BEGIN Exercise materials
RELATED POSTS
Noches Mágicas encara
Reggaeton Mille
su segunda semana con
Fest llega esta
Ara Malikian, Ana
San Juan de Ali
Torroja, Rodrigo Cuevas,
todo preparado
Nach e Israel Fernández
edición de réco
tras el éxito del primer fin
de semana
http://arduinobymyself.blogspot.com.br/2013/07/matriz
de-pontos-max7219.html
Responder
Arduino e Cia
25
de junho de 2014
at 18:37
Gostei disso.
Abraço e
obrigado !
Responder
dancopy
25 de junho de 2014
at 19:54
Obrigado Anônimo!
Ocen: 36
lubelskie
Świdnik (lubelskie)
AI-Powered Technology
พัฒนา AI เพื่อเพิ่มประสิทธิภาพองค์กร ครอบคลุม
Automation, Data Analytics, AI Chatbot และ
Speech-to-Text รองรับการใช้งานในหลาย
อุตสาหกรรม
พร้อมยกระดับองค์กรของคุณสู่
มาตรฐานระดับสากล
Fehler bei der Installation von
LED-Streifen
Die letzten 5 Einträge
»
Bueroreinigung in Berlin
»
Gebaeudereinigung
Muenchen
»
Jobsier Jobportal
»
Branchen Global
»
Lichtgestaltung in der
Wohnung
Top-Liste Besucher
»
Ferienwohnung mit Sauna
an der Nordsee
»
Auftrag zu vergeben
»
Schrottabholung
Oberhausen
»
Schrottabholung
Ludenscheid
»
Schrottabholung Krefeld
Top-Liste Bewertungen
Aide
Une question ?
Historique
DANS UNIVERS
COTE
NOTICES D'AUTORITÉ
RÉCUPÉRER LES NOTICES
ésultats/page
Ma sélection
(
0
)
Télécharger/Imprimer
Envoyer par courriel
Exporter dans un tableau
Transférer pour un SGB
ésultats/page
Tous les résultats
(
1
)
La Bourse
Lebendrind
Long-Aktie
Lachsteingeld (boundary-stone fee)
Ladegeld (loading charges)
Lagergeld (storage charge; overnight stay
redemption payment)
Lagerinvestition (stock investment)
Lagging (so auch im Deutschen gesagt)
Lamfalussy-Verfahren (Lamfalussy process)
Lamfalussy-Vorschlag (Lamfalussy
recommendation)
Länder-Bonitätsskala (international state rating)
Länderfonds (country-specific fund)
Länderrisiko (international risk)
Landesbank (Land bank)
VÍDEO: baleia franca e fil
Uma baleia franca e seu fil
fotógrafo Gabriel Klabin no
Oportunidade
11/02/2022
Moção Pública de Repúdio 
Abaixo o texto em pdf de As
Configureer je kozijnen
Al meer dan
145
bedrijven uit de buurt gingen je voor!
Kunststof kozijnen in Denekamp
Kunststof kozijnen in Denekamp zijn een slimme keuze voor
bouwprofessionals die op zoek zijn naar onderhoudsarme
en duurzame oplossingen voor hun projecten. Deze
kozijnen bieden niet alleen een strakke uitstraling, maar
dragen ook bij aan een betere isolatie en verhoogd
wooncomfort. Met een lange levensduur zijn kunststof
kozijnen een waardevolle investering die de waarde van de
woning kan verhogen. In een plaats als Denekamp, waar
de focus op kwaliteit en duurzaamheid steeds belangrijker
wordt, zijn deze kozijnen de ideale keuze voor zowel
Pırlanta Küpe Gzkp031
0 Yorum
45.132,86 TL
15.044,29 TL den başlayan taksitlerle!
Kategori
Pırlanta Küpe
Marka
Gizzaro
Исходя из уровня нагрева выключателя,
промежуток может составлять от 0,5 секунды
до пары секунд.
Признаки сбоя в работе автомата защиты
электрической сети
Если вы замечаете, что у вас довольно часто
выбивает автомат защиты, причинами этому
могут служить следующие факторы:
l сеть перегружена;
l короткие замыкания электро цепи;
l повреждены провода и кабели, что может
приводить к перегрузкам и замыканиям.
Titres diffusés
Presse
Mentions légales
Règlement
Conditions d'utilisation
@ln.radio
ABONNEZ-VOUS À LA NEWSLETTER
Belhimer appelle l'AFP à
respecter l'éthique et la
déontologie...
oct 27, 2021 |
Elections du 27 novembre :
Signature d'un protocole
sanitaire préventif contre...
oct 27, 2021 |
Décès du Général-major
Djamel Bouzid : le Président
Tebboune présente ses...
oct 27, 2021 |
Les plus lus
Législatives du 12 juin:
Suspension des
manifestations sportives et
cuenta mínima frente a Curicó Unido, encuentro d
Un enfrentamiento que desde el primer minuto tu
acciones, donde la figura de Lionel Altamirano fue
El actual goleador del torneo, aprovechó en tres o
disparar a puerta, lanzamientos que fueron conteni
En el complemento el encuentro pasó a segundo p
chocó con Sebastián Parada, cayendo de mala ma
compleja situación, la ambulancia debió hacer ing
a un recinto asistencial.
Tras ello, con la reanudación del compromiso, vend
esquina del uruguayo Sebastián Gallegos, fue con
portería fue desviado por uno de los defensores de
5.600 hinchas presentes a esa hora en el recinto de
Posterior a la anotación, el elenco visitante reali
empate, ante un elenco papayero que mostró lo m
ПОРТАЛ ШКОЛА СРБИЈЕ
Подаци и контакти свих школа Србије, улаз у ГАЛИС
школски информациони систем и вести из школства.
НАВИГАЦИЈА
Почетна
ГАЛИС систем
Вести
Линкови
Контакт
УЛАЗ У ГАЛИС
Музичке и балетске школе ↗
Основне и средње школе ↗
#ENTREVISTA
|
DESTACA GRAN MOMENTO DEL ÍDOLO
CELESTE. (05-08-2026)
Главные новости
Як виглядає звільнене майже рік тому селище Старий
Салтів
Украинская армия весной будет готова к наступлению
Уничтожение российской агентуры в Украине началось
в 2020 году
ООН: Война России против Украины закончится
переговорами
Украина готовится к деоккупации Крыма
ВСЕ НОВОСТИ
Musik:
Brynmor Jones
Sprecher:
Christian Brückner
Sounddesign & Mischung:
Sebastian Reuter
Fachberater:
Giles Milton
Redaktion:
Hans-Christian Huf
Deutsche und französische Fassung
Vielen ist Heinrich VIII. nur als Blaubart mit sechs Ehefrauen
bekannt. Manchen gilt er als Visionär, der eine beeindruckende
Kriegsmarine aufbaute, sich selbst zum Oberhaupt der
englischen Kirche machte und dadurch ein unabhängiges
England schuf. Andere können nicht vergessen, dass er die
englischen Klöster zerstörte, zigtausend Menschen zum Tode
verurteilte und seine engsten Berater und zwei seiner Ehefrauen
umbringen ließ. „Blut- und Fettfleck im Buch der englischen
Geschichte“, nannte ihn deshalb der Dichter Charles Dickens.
END Exercise materials
- Exercise
Each line in the material with "систем" in it must be reported.

- Output of the exercise
школски информациони систем и вести из школства.
ГАЛИС систем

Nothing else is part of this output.